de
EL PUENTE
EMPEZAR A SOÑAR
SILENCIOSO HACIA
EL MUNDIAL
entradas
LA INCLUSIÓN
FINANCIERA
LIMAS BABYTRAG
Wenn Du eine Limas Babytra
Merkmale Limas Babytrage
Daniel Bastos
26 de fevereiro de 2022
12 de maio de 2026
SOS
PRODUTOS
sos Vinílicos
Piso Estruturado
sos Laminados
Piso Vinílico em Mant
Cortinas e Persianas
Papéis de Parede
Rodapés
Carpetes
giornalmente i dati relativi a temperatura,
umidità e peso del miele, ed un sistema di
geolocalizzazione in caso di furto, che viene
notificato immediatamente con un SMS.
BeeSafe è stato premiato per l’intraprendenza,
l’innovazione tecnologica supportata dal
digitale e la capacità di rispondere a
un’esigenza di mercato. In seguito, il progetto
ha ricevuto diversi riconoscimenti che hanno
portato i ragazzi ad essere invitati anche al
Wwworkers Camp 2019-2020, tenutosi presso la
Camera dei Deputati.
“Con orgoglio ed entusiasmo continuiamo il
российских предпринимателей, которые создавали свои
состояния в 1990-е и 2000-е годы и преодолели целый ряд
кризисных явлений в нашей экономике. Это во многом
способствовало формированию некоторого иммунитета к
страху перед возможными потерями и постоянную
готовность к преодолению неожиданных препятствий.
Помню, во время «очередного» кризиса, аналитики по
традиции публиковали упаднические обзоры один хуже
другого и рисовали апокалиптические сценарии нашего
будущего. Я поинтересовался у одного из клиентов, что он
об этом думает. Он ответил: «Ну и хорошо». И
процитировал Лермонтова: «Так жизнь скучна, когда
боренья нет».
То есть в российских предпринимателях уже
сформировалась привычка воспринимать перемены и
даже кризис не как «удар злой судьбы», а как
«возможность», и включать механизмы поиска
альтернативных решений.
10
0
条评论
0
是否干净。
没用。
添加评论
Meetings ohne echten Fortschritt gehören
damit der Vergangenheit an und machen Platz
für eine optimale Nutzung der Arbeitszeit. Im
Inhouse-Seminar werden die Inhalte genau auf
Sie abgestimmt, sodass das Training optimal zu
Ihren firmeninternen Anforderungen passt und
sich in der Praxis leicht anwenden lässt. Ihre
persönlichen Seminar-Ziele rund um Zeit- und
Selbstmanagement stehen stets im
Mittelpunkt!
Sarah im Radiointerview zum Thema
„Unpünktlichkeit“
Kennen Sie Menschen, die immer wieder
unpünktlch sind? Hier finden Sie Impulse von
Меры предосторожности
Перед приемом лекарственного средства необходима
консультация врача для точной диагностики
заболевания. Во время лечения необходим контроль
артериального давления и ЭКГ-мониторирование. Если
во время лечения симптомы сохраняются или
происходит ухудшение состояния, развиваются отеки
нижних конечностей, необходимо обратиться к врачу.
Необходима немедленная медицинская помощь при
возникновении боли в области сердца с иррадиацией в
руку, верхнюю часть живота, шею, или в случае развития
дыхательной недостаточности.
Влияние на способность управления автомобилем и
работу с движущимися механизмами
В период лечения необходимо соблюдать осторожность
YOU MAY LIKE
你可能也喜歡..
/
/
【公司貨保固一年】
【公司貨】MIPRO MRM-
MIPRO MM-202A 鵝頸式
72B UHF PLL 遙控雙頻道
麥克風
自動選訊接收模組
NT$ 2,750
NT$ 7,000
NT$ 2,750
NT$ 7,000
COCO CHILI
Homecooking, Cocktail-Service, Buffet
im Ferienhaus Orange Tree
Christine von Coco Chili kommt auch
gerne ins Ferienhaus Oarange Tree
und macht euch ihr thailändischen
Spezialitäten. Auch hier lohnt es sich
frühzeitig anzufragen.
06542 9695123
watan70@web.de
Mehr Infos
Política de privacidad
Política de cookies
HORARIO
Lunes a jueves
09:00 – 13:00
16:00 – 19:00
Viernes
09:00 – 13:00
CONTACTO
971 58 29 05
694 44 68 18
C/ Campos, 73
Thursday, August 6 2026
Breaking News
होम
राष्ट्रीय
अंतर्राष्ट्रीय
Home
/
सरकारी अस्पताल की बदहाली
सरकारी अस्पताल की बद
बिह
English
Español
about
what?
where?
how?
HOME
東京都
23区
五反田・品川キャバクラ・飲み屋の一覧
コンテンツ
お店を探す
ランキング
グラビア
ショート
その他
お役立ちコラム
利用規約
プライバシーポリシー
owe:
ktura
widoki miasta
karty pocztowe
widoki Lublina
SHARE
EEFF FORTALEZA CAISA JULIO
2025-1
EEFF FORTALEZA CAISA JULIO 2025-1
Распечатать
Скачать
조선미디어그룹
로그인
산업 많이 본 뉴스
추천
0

■ ACTION ITEM ■
Return the material above unaltered. Include every line.

■ TASK RESPONSE ■
de
EL PUENTE
EMPEZAR A SOÑAR
SILENCIOSO HACIA
EL MUNDIAL
entradas
LA INCLUSIÓN
FINANCIERA
LIMAS BABYTRAG
Wenn Du eine Limas Babytra
Merkmale Limas Babytrage
Daniel Bastos
26 de fevereiro de 2022
12 de maio de 2026
SOS
PRODUTOS
sos Vinílicos
Piso Estruturado
sos Laminados
Piso Vinílico em Mant
Cortinas e Persianas
Papéis de Parede
Rodapés
Carpetes
giornalmente i dati relativi a temperatura,
umidità e peso del miele, ed un sistema di
geolocalizzazione in caso di furto, che viene
notificato immediatamente con un SMS.
BeeSafe è stato premiato per l’intraprendenza,
l’innovazione tecnologica supportata dal
digitale e la capacità di rispondere a
un’esigenza di mercato. In seguito, il progetto
ha ricevuto diversi riconoscimenti che hanno
portato i ragazzi ad essere invitati anche al
Wwworkers Camp 2019-2020, tenutosi presso la
Camera dei Deputati.
“Con orgoglio ed entusiasmo continuiamo il
российских предпринимателей, которые создавали свои
состояния в 1990-е и 2000-е годы и преодолели целый ряд
кризисных явлений в нашей экономике. Это во многом
способствовало формированию некоторого иммунитета к
страху перед возможными потерями и постоянную
готовность к преодолению неожиданных препятствий.
Помню, во время «очередного» кризиса, аналитики по
традиции публиковали упаднические обзоры один хуже
другого и рисовали апокалиптические сценарии нашего
будущего. Я поинтересовался у одного из клиентов, что он
об этом думает. Он ответил: «Ну и хорошо». И
процитировал Лермонтова: «Так жизнь скучна, когда
боренья нет».
То есть в российских предпринимателях уже
сформировалась привычка воспринимать перемены и
даже кризис не как «удар злой судьбы», а как
«возможность», и включать механизмы поиска
альтернативных решений.
10
0
条评论
0
是否干净。
没用。
添加评论
Meetings ohne echten Fortschritt gehören
damit der Vergangenheit an und machen Platz
für eine optimale Nutzung der Arbeitszeit. Im
Inhouse-Seminar werden die Inhalte genau auf
Sie abgestimmt, sodass das Training optimal zu
Ihren firmeninternen Anforderungen passt und
sich in der Praxis leicht anwenden lässt. Ihre
persönlichen Seminar-Ziele rund um Zeit- und
Selbstmanagement stehen stets im
Mittelpunkt!
Sarah im Radiointerview zum Thema
„Unpünktlichkeit“
Kennen Sie Menschen, die immer wieder
unpünktlch sind? Hier finden Sie Impulse von
Меры предосторожности
Перед приемом лекарственного средства необходима
консультация врача для точной диагностики
заболевания. Во время лечения необходим контроль
артериального давления и ЭКГ-мониторирование. Если
во время лечения симптомы сохраняются или
происходит ухудшение состояния, развиваются отеки
нижних конечностей, необходимо обратиться к врачу.
Необходима немедленная медицинская помощь при
возникновении боли в области сердца с иррадиацией в
руку, верхнюю часть живота, шею, или в случае развития
дыхательной недостаточности.
Влияние на способность управления автомобилем и
работу с движущимися механизмами
В период лечения необходимо соблюдать осторожность
YOU MAY LIKE
你可能也喜歡..
/
/
【公司貨保固一年】
【公司貨】MIPRO MRM-
MIPRO MM-202A 鵝頸式
72B UHF PLL 遙控雙頻道
麥克風
自動選訊接收模組
NT$ 2,750
NT$ 7,000
NT$ 2,750
NT$ 7,000
COCO CHILI
Homecooking, Cocktail-Service, Buffet
im Ferienhaus Orange Tree
Christine von Coco Chili kommt auch
gerne ins Ferienhaus Oarange Tree
und macht euch ihr thailändischen
Spezialitäten. Auch hier lohnt es sich
frühzeitig anzufragen.
06542 9695123
watan70@web.de
Mehr Infos
Política de privacidad
Política de cookies
HORARIO
Lunes a jueves
09:00 – 13:00
16:00 – 19:00
Viernes
09:00 – 13:00
CONTACTO
971 58 29 05
694 44 68 18
C/ Campos, 73
Thursday, August 6 2026
Breaking News
होम
राष्ट्रीय
अंतर्राष्ट्रीय
Home
/
सरकारी अस्पताल की बदहाली
सरकारी अस्पताल की बद
बिह
English
Español
about
what?
where?
how?
HOME
東京都
23区
五反田・品川キャバクラ・飲み屋の一覧
コンテンツ
お店を探す
ランキング
グラビア
ショート
その他
お役立ちコラム
利用規約
プライバシーポリシー
owe:
ktura
widoki miasta
karty pocztowe
widoki Lublina
SHARE
EEFF FORTALEZA CAISA JULIO
2025-1
EEFF FORTALEZA CAISA JULIO 2025-1
Распечатать
Скачать
조선미디어그룹
로그인
산업 많이 본 뉴스
추천
0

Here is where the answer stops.